For NetCDF-CAMPS time period variables are encoded using the syntax phenomenonTimePeriod. The PROV-O concept specializationOf can take on multiple values. In this example, the variable phenomenonTimePeriod is a specialization of the SOSA concept phenomenonTime and it is also a specialization of the concept of the NetCDF-CAMPS time bounds syntax called “BeginEnd”.

Example:

|  SOSA__phenomenonTimePeriod:PROV__specializationOf =
|  "StatPP__concepts/TimeBoundsSyntax/BeginEnd", "SOSA__phenomenonTime";

If there are multiple phenomenonTimePeriod variables in a single file, the duration (in hours) is appended to the end of the variable name. These variables should include a dimension (the one that varies fastest) of 2. That dimension can be interpreted as either a duration, beginning, or ending.

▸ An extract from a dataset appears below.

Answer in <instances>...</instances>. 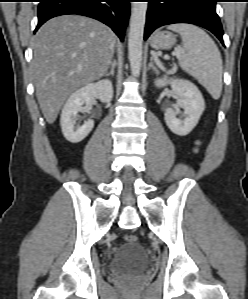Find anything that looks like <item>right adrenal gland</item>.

In order to properly associate the phenomenonTimePeriod variable with the primary variable it represents, it should be added to the coordinates attribute of the primary variable, as well as the ancillary_variables attribute list. By adding the phenomenonTimePeriod variable to the coordinates attribute, we are declaring it an auxiliary coordinate variable, according to CF-Conventions.

Forecast Reference Time

The concept of forecast_reference_time is defined in NetCDF CF-Conventions as “The ‘data time’, the time of the analysis from which the forecast was made”. The forecast_reference_time is an instant in time. It is frequently used to define the epoch of the time coordinate for variables associated with numerical weather prediction output. For data where this variable is appropriate, the syntax used for this variable is FcstRefTime, and will have the standard name forecast_reference_time. In order to link this time variable to the appropriate primary variable, it should be included in the ancillary_variables attribute list.

Lead Time

The term “lead time” is often used to describe a duration of time that is measured from a forecast_reference_time to the time when some phenomenon is observed or forecast to occur. There are a number of expressions that are commonly used to describe this concept (e.g., forecast period, forecast lead, time projection). In NetCDF-CAMPS, the syntax used to encode a lead time variable is lead_time. If there are multiple lead time variables in a single file, an identifying number will be appended to the end of the variable name. According to CF-Conventions, the standard name for lead time is forecast_period. The standard name should be included as an attribute for any lead time variable. .In NetCDF-CAMPS datasets, where this concept is meaningful, a variable of appropriate dimensionality should be defined and contain lead time values. This variable should have the attribute PROV__specializationOf declared with a value that expresses the concept of lead time. Ideally this value will use a URI and be machine-readable.

This variable should be encoded as a CF-Conventions coordinate variable, when appropriate. Otherwise, it should be included in the ancillary_variables attribute list for the appropriate primary variable.